• _What to produce_
Copy each line of the entries that contains the word "General".

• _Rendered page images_
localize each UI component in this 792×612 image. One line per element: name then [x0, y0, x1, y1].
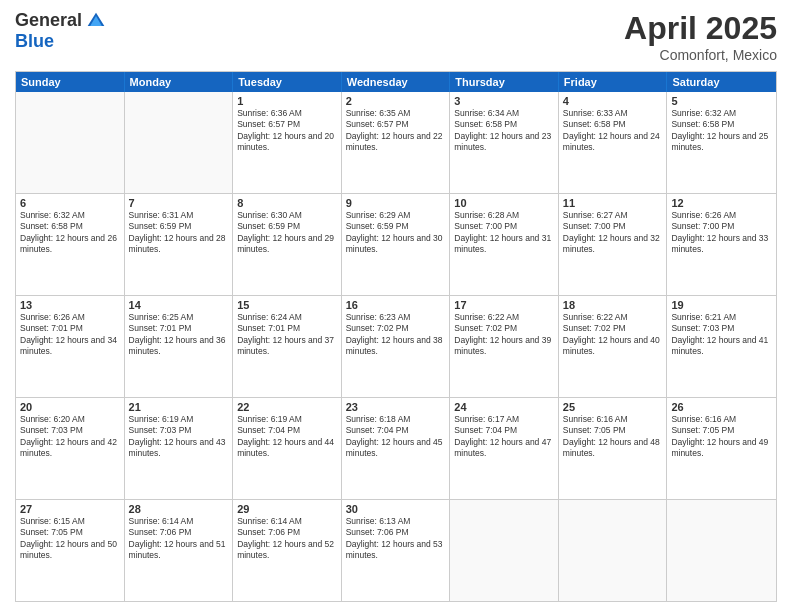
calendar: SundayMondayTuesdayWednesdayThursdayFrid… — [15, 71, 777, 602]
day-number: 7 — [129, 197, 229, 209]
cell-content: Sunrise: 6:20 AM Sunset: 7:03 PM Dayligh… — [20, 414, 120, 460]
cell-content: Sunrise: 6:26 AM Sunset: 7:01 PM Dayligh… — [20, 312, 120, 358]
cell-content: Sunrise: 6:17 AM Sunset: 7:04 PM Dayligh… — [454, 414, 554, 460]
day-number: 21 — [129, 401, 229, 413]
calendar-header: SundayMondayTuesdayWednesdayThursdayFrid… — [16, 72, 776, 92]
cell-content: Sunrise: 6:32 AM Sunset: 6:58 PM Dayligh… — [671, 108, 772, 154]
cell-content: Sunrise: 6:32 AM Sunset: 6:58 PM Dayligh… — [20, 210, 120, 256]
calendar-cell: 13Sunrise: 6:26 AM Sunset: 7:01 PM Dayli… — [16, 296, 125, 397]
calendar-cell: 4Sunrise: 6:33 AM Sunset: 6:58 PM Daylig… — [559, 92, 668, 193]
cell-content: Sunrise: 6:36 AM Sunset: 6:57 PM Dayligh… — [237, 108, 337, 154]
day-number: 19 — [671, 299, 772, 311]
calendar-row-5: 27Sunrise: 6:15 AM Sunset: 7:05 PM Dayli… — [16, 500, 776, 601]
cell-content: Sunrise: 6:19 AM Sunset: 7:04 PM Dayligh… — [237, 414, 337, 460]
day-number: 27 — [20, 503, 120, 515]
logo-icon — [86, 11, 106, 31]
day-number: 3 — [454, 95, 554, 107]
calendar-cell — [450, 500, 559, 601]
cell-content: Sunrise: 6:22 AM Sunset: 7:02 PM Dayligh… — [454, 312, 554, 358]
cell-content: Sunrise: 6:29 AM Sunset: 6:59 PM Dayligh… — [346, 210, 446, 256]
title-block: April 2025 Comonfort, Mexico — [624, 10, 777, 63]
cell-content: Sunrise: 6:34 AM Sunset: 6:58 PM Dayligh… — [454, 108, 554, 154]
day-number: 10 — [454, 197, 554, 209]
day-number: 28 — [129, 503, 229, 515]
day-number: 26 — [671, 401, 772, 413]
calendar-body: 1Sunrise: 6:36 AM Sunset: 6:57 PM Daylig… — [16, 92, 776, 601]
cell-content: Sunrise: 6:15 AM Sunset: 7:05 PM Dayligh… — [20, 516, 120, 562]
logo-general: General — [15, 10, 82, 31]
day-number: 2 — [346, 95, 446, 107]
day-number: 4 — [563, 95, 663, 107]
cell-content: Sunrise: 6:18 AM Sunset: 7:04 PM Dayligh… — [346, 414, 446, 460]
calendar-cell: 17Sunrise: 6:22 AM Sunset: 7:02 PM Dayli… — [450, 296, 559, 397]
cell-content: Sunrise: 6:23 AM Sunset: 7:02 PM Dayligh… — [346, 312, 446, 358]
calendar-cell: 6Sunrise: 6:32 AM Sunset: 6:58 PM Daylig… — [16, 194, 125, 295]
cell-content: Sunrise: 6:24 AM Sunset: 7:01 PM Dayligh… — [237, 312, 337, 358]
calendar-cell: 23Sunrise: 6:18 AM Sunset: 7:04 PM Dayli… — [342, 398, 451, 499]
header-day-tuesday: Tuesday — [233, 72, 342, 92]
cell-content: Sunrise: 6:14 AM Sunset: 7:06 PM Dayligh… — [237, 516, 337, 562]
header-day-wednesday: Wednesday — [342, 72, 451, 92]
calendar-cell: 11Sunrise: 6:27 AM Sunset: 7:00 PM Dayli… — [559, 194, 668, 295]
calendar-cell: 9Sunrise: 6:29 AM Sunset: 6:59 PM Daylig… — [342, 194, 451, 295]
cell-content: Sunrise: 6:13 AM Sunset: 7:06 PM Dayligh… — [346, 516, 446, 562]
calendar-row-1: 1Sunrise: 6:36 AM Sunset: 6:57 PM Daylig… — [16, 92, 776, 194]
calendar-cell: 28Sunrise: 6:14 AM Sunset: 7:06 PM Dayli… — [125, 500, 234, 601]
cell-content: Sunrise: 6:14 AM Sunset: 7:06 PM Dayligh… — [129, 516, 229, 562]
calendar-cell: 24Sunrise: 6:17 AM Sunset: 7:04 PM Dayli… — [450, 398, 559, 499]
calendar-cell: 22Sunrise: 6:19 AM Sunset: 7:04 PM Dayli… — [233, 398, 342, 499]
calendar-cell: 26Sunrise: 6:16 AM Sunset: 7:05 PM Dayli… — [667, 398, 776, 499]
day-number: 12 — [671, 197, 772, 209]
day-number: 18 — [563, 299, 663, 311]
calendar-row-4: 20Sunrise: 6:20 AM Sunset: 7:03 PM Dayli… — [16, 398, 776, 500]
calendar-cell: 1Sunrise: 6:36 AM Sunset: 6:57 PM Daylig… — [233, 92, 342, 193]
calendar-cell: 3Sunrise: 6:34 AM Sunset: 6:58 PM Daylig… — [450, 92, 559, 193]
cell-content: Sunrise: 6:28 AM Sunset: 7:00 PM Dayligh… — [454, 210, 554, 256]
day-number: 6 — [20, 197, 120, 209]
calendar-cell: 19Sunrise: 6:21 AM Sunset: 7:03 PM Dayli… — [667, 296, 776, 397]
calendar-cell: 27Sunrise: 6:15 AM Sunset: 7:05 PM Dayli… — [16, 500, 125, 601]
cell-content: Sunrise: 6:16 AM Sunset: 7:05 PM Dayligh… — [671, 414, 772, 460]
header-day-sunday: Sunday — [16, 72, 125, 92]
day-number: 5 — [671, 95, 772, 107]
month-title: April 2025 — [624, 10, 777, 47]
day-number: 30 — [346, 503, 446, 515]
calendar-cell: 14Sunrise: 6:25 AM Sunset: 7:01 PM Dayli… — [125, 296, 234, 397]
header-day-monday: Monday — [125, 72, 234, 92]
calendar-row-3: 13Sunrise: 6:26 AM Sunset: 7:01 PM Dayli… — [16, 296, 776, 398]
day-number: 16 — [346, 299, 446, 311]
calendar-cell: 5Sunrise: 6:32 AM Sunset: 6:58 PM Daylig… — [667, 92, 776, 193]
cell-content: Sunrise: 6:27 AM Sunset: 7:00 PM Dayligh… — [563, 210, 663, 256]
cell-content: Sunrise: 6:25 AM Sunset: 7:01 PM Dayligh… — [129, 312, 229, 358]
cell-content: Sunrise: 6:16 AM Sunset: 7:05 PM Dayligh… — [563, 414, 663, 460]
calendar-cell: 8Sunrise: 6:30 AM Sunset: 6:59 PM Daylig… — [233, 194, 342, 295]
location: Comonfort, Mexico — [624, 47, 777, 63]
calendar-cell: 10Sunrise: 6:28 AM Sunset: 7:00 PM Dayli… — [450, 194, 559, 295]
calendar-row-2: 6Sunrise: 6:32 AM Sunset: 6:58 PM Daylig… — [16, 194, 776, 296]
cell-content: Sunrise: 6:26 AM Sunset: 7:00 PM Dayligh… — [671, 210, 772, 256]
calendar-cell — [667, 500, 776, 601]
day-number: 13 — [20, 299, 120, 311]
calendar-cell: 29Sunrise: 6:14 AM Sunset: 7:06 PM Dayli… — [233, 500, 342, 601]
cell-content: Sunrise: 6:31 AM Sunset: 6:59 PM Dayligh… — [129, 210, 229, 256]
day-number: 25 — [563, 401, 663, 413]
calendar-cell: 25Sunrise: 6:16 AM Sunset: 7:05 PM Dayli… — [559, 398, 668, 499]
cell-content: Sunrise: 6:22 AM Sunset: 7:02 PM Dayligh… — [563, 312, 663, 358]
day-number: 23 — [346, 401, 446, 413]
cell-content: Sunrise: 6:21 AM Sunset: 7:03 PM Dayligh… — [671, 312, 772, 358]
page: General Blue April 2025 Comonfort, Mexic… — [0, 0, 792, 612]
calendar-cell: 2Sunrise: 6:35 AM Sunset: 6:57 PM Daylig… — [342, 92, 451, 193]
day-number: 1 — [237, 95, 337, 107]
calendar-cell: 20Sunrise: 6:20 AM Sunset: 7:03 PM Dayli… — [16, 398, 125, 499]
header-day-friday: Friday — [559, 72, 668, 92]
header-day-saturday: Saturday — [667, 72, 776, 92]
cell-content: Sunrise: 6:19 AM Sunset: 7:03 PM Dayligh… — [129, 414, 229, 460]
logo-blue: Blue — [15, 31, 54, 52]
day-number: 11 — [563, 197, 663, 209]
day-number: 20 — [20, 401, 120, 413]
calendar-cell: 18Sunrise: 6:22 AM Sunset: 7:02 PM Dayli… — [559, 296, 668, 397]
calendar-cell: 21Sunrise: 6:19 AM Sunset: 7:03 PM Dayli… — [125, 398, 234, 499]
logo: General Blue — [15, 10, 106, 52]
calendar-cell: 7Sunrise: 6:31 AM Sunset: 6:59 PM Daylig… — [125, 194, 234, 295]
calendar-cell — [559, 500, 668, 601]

• _Your response_
logo-general: General — [15, 10, 82, 31]
page: General Blue April 2025 Comonfort, Mexic… — [0, 0, 792, 612]
logo: General Blue — [15, 10, 106, 52]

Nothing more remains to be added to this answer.